• **Work to complete**
All lines in the records below from the line with "#ఆటోమొబైల్స్" through the line with "Кожухотрубные теплообменники WTK" are to be given again exactly, both ends included; the pictures are to be left out.

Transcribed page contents
◆ ◆ ◆

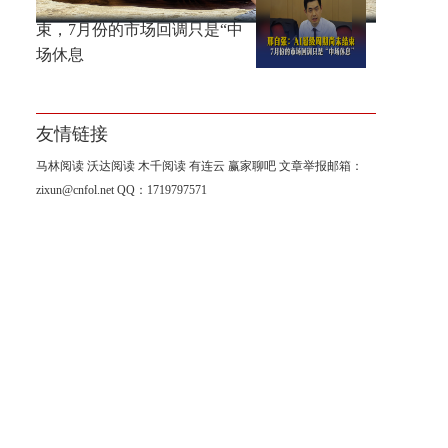
邢自强：AI超级周期尚未结
束，7月份的市场回调只是“中
场休息
友情链接
马林阅读
沃达阅读
木千阅读
有连云
赢家聊吧
文章举报邮箱：
zixun@cnfol.net
QQ：1719797571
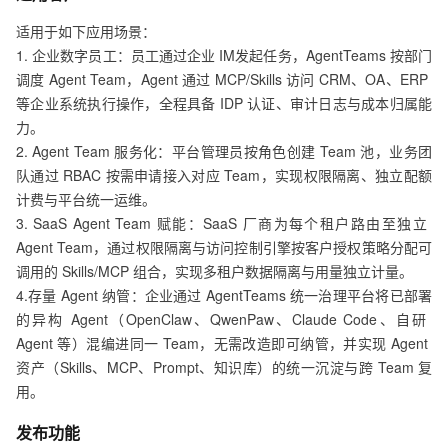
适用于如下应用场景：

1. 企业数字员工：员工通过企业 IM发起任务，AgentTeams 按部门
调度 Agent Team，Agent 通过 MCP/Skills 访问 CRM、OA、ERP 
等企业系统执行操作，全程具备 IDP 认证、审计日志与成本归属能
力。

2. Agent Team 服务化：平台管理员按角色创建 Team 池，业务团
队通过 RBAC 按需申请接入对应 Team，实现权限隔离、独立配额
计费与平台统一运维。

3. SaaS Agent Team 赋能：SaaS 厂商为每个租户路由至独立 
Agent Team，通过权限隔离与访问控制引擎按客户授权策略分配可
调用的 Skills/MCP 组合，实现多租户数据隔离与用量独立计量。

4.存量 Agent 纳管：企业通过 AgentTeams 统一治理平台将已部署
的异构 Agent（OpenClaw、QwenPaw、Claude Code、自研 
Agent 等）混编进同一 Team，无需改造即可纳管，并实现 Agent 
资产（Skills、MCP、Prompt、知识库）的统一沉淀与跨 Team 复
用。
发布功能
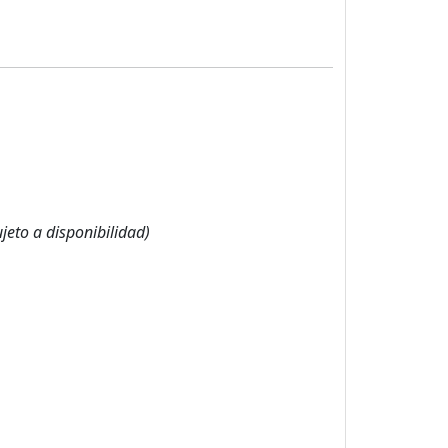
jeto a disponibilidad)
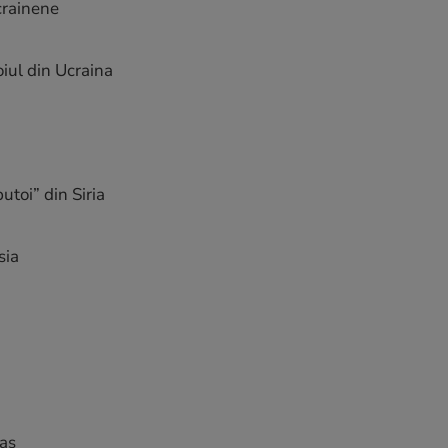
crainene
iul din Ucraina
utoi” din Siria
sia
bas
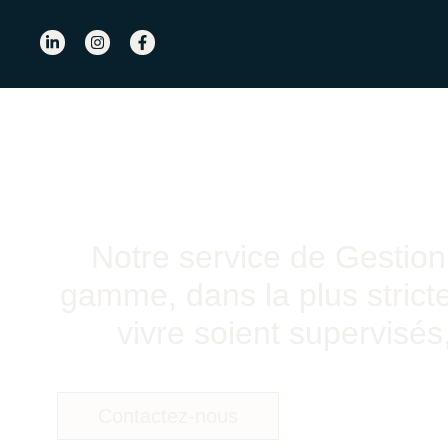
Notre service de Gestion
gamme, dans la plus stricte
vivre soient supervisé
Contactez-nous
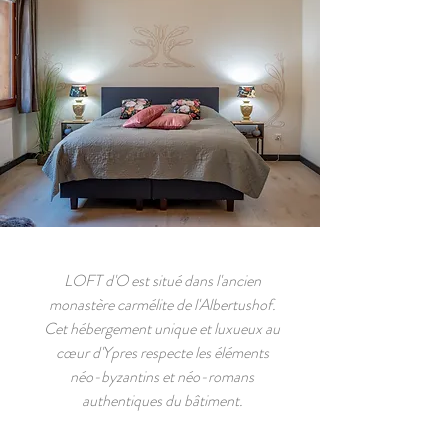
LOFT d'O est situé dans l'ancien
monastère carmélite de l'Albertushof.
Cet hébergement unique et luxueux au
cœur d'Ypres respecte les éléments
néo-byzantins et néo-romans
authentiques du bâtiment.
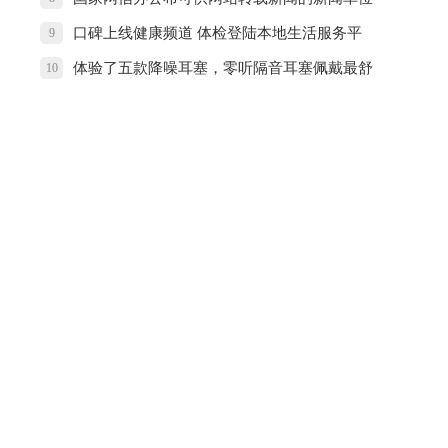
名单
口碑上线健康频道 体检登陆本地生活服务平
9
台
体验了五款降噪耳塞，零听隔音耳塞佩戴最舒
10
适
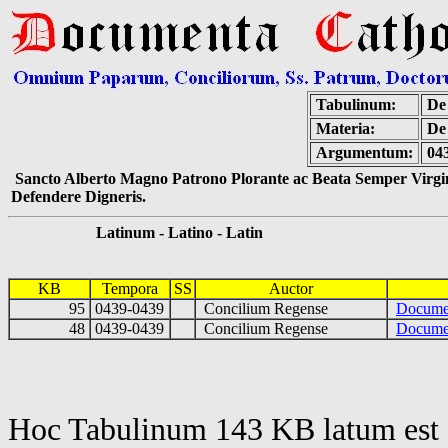
Tabulinum:
De 
Materia:
De
Argumentum:
04
Sancto Alberto Magno Patrono Plorante ac Beata Semper Virgin
Defendere Digneris.
Latinum - Latino - Latin
KB
Tempora
SS
Auctor
95
0439-0439
Concilium Regense
Docume
48
0439-0439
Concilium Regense
Documen
Hoc Tabulinum 143 KB latum est 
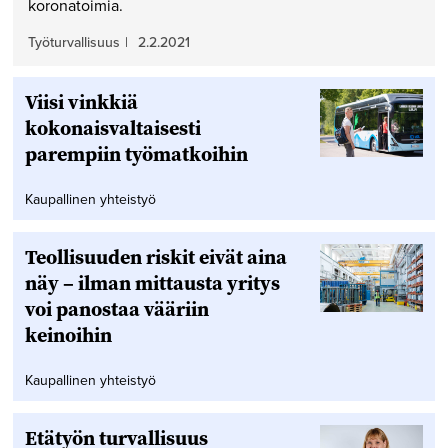
koronatoimia.
Työturvallisuus
|
2.2.2021
Viisi vinkkiä
kokonaisvaltaisesti
parempiin työmatkoihin
Kaupallinen yhteistyö
Teollisuuden riskit eivät aina
näy – ilman mittausta yritys
voi panostaa vääriin
keinoihin
Kaupallinen yhteistyö
Etätyön turvallisuus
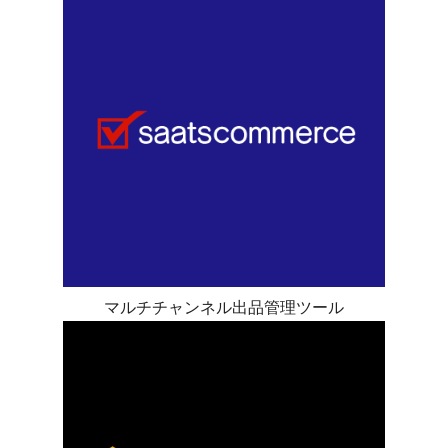
マルチチャンネル出品管理ツール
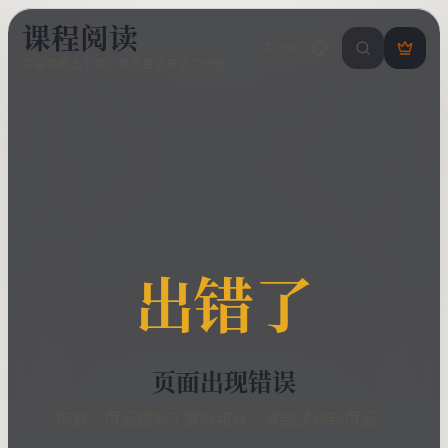
课程阅读
中/EN
搜索课程 / 错
登
保留课程上下文、章节目录与学习进度
录
/
注
册
出错了
页面出现错误
抱歉，页面遇到了意外错误。请尝试刷新页面。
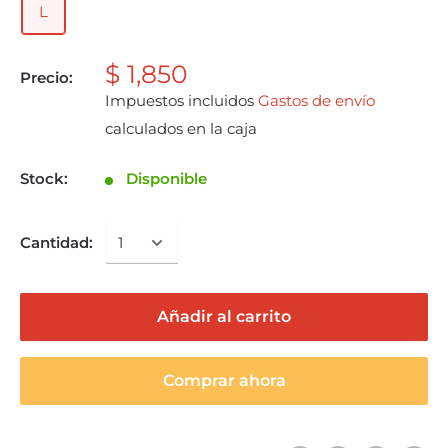
L
$ 1,850
Precio:
Impuestos incluidos
Gastos de envío
calculados en la caja
Stock:
Disponible
Cantidad:
Añadir al carrito
Comprar ahora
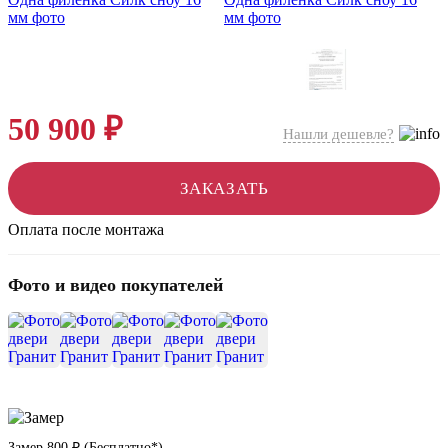
50 900 ₽
Нашли дешевле?
ЗАКАЗАТЬ
Оплата после монтажа
Фото и видео покупателей
+11
Замер
800 ₽
(
Бесплатно*
)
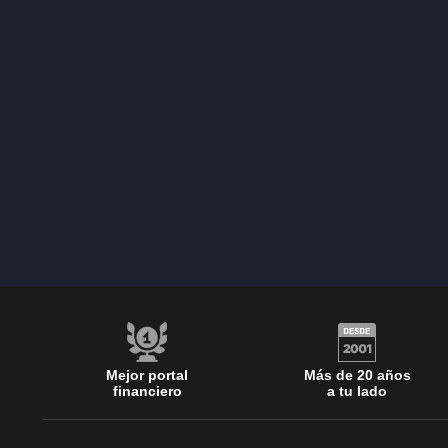
Mejor portal
Más de 20 años
financiero
a tu lado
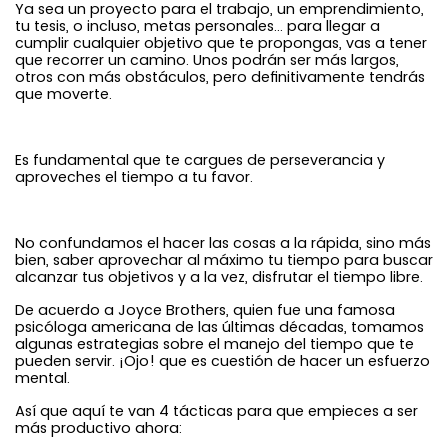
Ya sea un proyecto para el trabajo, un emprendimiento,
tu tesis, o incluso, metas personales… para llegar a
cumplir cualquier objetivo que te propongas, vas a tener
que recorrer un camino. Unos podrán ser más largos,
otros con más obstáculos, pero definitivamente tendrás
que moverte.
Es fundamental que te cargues de perseverancia y
aproveches el tiempo a tu favor.
No confundamos el hacer las cosas a la rápida, sino más
bien, saber aprovechar al máximo tu tiempo para buscar
alcanzar tus objetivos y a la vez, disfrutar el tiempo libre.
De acuerdo a Joyce Brothers, quien fue una famosa
psicóloga americana de las últimas décadas, tomamos
algunas estrategias sobre el manejo del tiempo que te
pueden servir. ¡Ojo! que es cuestión de hacer un esfuerzo
mental.
Así que aquí te van 4 tácticas para que empieces a ser
más productivo ahora:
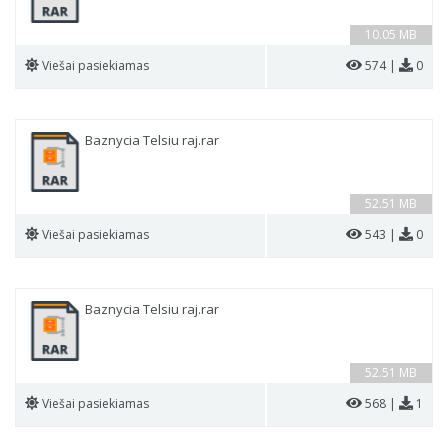
10.05 MB
Viešai pasiekiamas
574 |
0
Baznycia Telsiu raj.rar
52.51 MB
Viešai pasiekiamas
543 |
0
Baznycia Telsiu raj.rar
52.51 MB
Viešai pasiekiamas
568 |
1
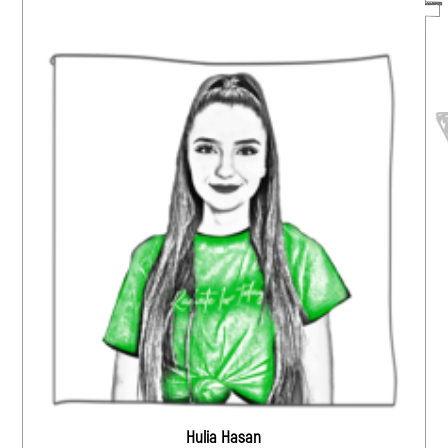
Hulia Hasan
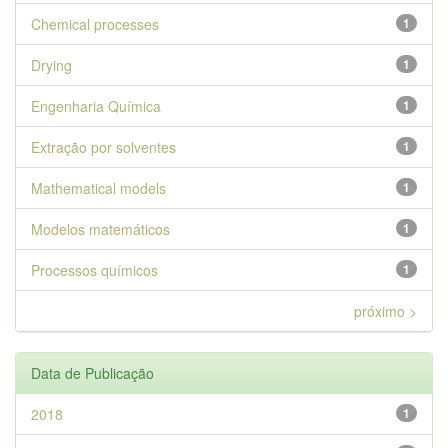
Chemical processes
1
Drying
1
Engenharia Química
1
Extração por solventes
1
Mathematical models
1
Modelos matemáticos
1
Processos químicos
1
próximo >
Data de Publicação
2018
1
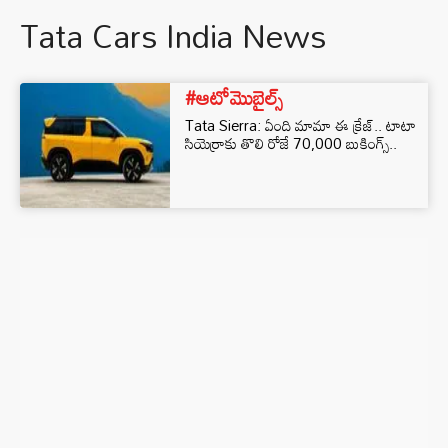
Tata Cars India News
#ఆటోమొబైల్స్
Tata Sierra: ఏంది మామా ఈ క్రేజ్.. టాటా
సియెర్రాకు తొలి రోజే 70,000 బుకింగ్స్..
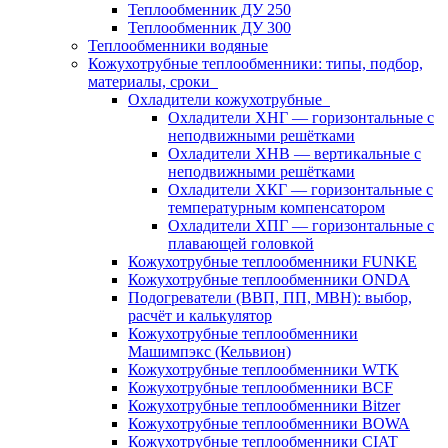
Теплообменник ДУ 250
Теплообменник ДУ 300
Теплообменники водяные
Кожухотрубные теплообменники: типы, подбор,
материалы, сроки
Охладители кожухотрубные
Охладители ХНГ — горизонтальные с
неподвижными решётками
Охладители ХНВ — вертикальные с
неподвижными решётками
Охладители ХКГ — горизонтальные с
температурным компенсатором
Охладители ХПГ — горизонтальные с
плавающей головкой
Кожухотрубные теплообменники FUNKE
Кожухотрубные теплообменники ONDA
Подогреватели (ВВП, ПП, МВН): выбор,
расчёт и калькулятор
Кожухотрубные теплообменники
Машимпэкс (Кельвион)
Кожухотрубные теплообменники WTK
Кожухотрубные теплообменники BCF
Кожухотрубные теплообменники Bitzer
Кожухотрубные теплообменники BOWA
Кожухотрубные теплообменники CIAT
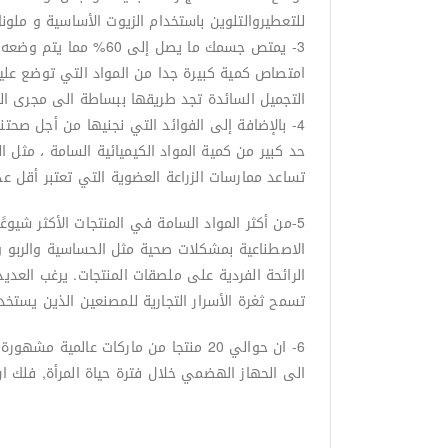
للتعطيروالتلوين باستخدام الزيوت الأساسية و ملون
3- يمتص جسمك ما يصل
امتصاص كمية كبيرة جدا من المواد التي توضع عليه 
التجميل السائدة تجد طريقها ببساطة الى مجرى ا
4- بالإضافة إلى الفوائد التي نجنيها من أجل صحتن
حد كبير من كمية المواد الكيميائية السامة ، مثل 
تساعد ممارسات الزراعة العضوية التي تعتبر أقل عدو
5-من أكثر المواد السامة في المنتجات الأكثر شيو
الاصطناعية بمشكلات صحية مثل الحساسية والربو و
الرائحة الفردية على ملصقات المنتجات. يرغب العد
تسمح ثغرة الأسرار التجارية للمصنعين الذين يستخ
الى الحهاز الهضمي خلال فترة حياة المرأة, فلك 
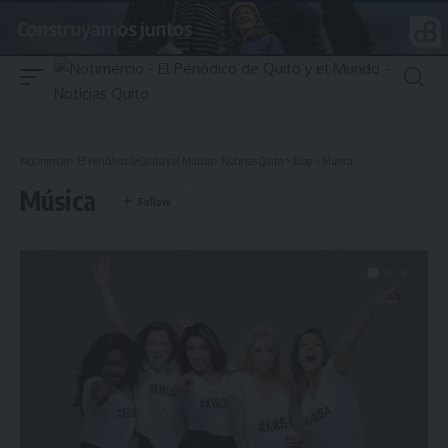
Notimercio - El Periódico de Quito y el Mundo - Noticias Quito
>
Blog
>
Música
Música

◆ ◆ ◆

• **Solution for this exercise**
#ఆటోమొబైల్స్
Tata Sierra: ఏంది మామా ఈ క్రేజ్.. టాటా
సియెర్రాకు తొలి రోజే 70,000 బుకింగ్స్..
Теплообменник ДУ 250
Теплообменник ДУ 300
Теплообменники водяные
Кожухотрубные теплообменники: типы, подбор,
материалы, сроки
Охладители кожухотрубные
Охладители ХНГ — горизонтальные с
неподвижными решётками
Охладители ХНВ — вертикальные с
неподвижными решётками
Охладители ХКГ — горизонтальные с
температурным компенсатором
Охладители ХПГ — горизонтальные с
плавающей головкой
Кожухотрубные теплообменники FUNKE
Кожухотрубные теплообменники ONDA
Подогреватели (ВВП, ПП, МВН): выбор,
расчёт и калькулятор
Кожухотрубные теплообменники
Машимпэкс (Кельвион)
Кожухотрубные теплообменники WTK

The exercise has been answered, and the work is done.